PROBLEM STATEMENT: Based on the listing below, report how many lines contain the word "switch". Nothing but the number, please.

WORKING DATA:
--

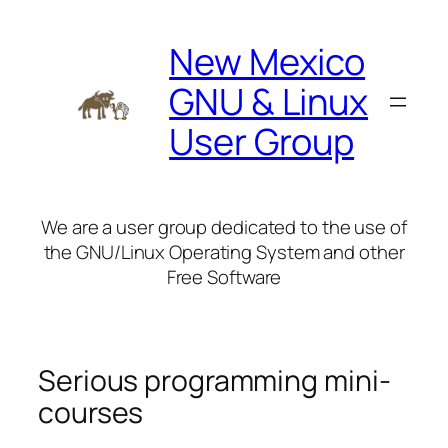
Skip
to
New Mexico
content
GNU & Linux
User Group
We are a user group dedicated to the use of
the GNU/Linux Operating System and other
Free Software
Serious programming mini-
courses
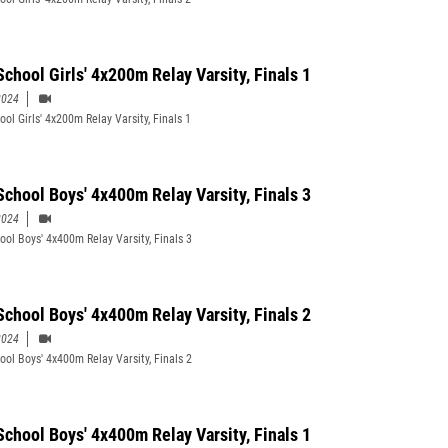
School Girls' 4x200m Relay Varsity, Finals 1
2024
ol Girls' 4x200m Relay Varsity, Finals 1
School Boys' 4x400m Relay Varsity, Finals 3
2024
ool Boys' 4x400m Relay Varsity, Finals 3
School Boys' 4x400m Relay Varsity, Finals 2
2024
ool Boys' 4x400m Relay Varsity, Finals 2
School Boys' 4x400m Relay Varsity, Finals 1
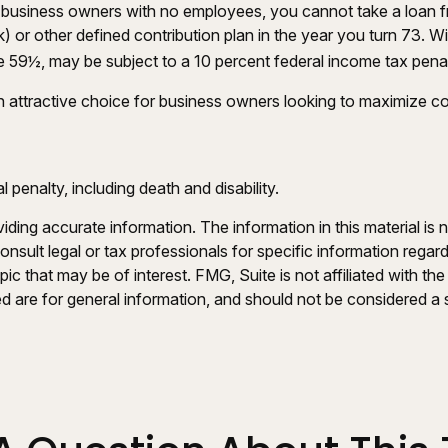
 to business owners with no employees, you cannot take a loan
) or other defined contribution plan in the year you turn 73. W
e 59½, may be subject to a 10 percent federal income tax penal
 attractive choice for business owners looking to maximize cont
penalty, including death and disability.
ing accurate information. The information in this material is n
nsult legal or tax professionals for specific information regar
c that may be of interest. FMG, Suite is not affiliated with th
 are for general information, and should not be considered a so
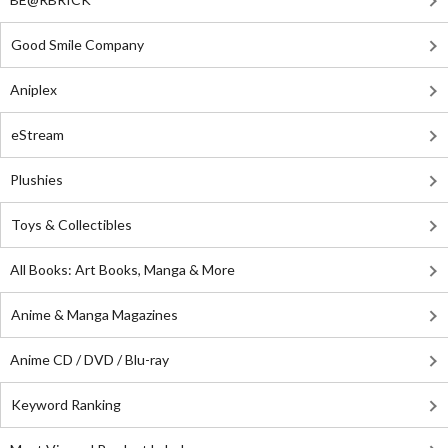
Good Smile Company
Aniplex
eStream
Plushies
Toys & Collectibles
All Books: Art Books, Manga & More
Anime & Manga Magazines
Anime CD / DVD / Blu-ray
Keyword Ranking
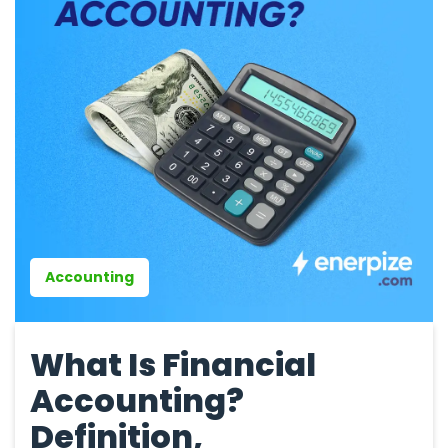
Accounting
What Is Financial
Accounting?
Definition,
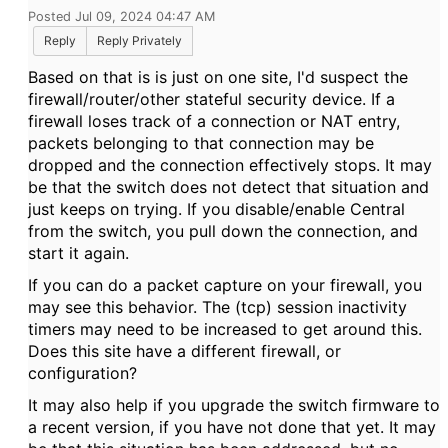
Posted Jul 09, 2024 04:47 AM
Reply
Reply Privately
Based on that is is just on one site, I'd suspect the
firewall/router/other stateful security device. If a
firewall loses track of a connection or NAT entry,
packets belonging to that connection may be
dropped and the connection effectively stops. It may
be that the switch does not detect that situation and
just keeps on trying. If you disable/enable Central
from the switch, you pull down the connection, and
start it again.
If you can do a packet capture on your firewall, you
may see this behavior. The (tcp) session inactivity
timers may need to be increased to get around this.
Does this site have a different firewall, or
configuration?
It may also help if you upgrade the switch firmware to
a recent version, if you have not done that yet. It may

--

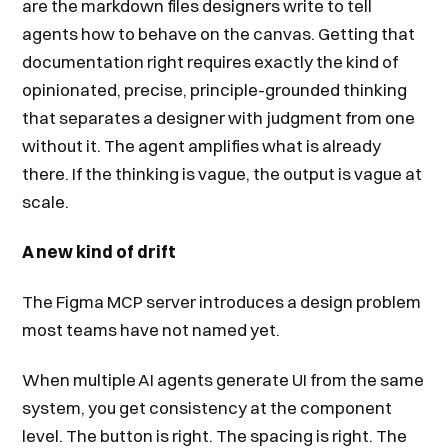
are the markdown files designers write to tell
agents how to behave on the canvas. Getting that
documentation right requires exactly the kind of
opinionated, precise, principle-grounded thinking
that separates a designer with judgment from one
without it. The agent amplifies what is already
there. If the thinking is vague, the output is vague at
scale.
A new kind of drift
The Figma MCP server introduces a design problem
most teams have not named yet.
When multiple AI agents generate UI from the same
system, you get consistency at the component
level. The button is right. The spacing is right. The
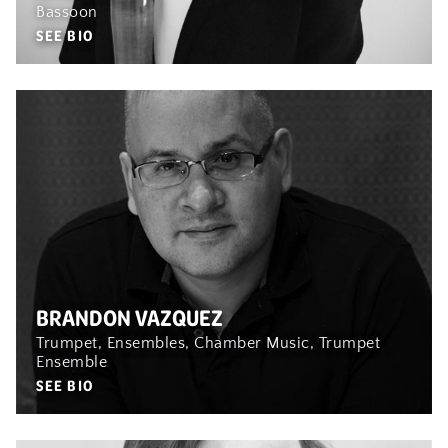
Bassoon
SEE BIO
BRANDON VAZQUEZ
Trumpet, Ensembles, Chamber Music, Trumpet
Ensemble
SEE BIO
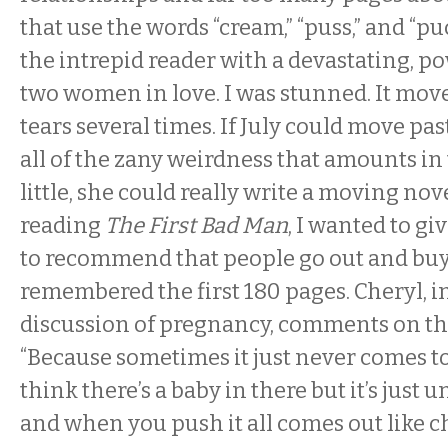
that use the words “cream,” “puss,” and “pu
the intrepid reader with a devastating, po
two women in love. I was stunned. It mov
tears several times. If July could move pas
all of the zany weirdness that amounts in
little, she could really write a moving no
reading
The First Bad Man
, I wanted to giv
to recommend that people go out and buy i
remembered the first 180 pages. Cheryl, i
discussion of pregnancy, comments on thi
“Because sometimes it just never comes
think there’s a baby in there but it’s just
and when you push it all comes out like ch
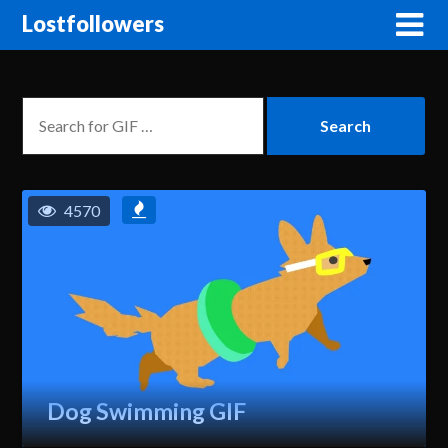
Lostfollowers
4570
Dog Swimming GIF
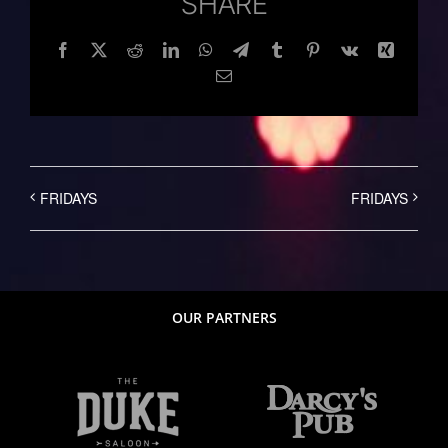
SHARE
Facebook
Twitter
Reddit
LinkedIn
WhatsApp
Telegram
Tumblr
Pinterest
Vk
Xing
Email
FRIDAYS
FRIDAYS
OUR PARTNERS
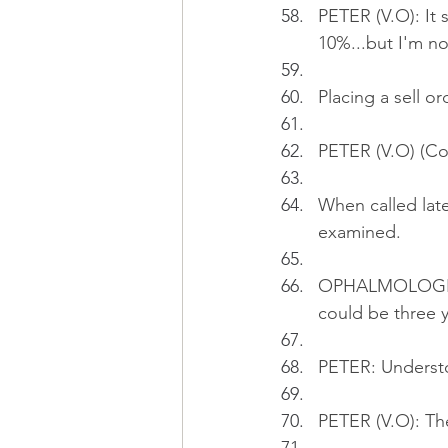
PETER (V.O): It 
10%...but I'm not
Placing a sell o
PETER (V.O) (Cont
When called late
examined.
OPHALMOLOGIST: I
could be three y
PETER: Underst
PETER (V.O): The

--

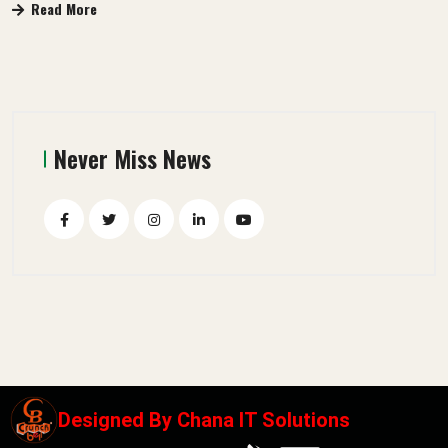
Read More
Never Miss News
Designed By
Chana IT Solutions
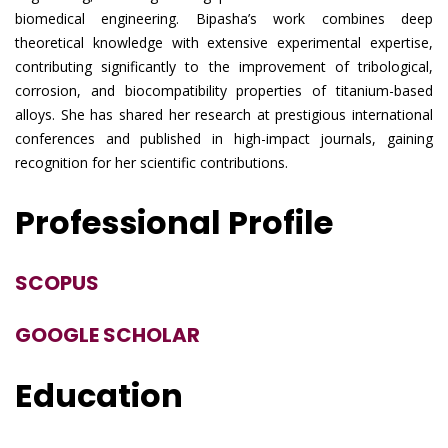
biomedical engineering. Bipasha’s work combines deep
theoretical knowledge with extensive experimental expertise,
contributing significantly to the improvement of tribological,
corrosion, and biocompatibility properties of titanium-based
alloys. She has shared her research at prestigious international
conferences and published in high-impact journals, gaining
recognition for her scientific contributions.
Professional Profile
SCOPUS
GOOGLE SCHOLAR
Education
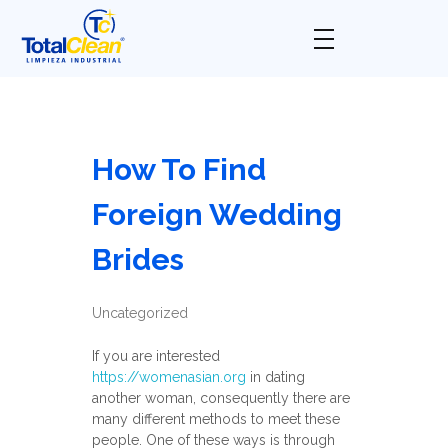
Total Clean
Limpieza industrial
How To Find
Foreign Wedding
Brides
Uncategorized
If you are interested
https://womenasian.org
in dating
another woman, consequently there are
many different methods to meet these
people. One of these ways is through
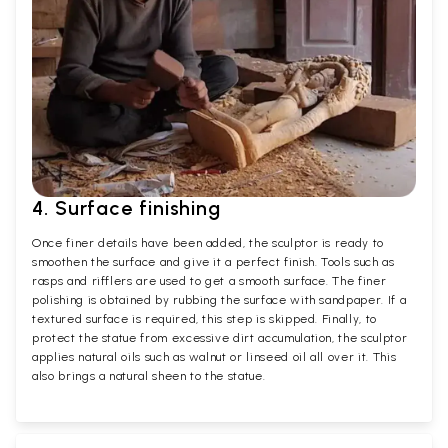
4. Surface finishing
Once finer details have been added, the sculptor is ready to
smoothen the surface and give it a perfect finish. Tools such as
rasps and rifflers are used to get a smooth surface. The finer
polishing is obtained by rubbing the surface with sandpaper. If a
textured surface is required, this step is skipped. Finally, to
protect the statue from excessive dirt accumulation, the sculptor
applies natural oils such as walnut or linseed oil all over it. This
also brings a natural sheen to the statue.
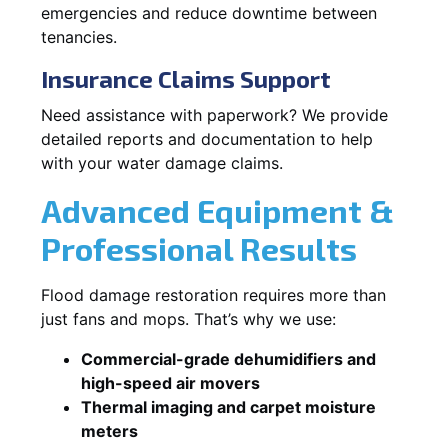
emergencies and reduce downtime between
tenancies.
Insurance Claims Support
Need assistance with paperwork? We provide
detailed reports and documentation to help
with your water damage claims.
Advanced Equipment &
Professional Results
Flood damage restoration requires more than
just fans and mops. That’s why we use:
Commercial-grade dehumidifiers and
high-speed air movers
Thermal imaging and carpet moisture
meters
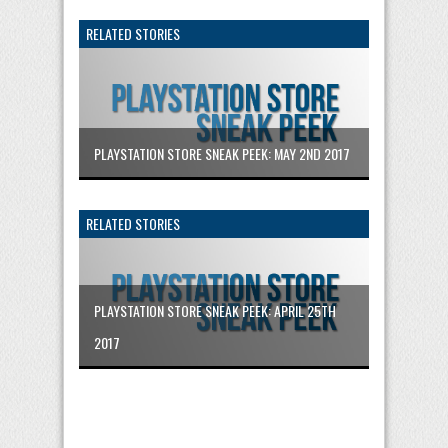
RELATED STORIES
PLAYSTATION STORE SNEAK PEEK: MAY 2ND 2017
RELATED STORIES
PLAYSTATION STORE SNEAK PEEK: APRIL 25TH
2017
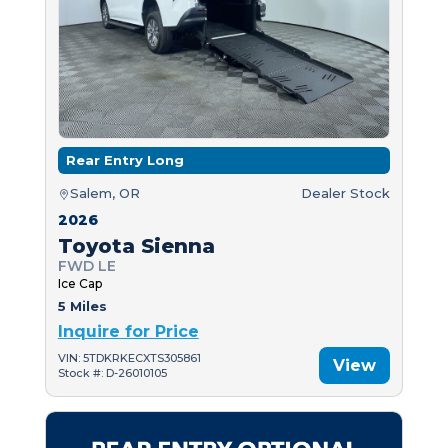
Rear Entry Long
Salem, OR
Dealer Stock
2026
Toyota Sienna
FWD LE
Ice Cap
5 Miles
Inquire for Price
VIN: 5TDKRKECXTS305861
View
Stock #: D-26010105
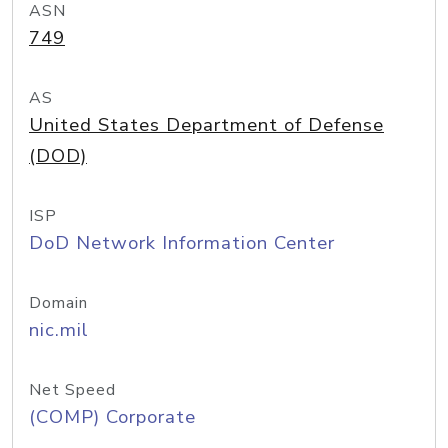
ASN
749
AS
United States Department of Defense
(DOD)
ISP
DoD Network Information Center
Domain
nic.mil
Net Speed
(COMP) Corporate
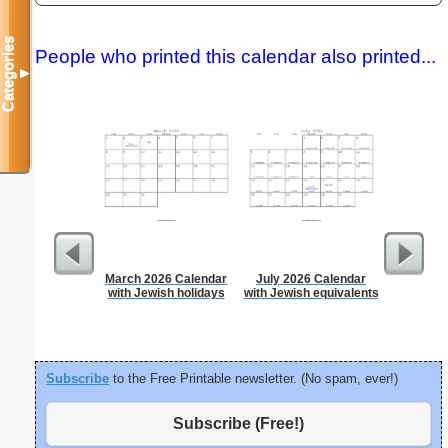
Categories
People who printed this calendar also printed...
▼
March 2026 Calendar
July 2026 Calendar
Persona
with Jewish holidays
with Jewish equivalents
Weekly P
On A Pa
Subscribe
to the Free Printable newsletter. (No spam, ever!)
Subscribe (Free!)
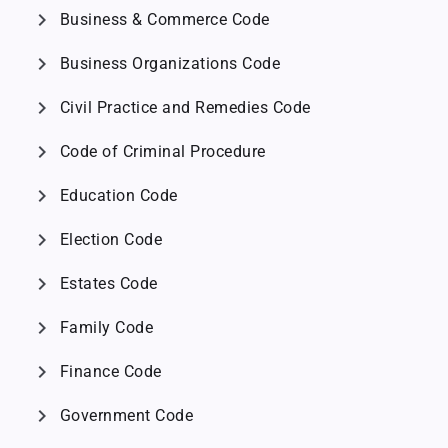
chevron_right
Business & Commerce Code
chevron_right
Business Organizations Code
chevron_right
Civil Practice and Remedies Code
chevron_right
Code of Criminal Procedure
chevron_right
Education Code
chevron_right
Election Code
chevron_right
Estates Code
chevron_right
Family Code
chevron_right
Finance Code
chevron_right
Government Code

--

SOLUTION: 3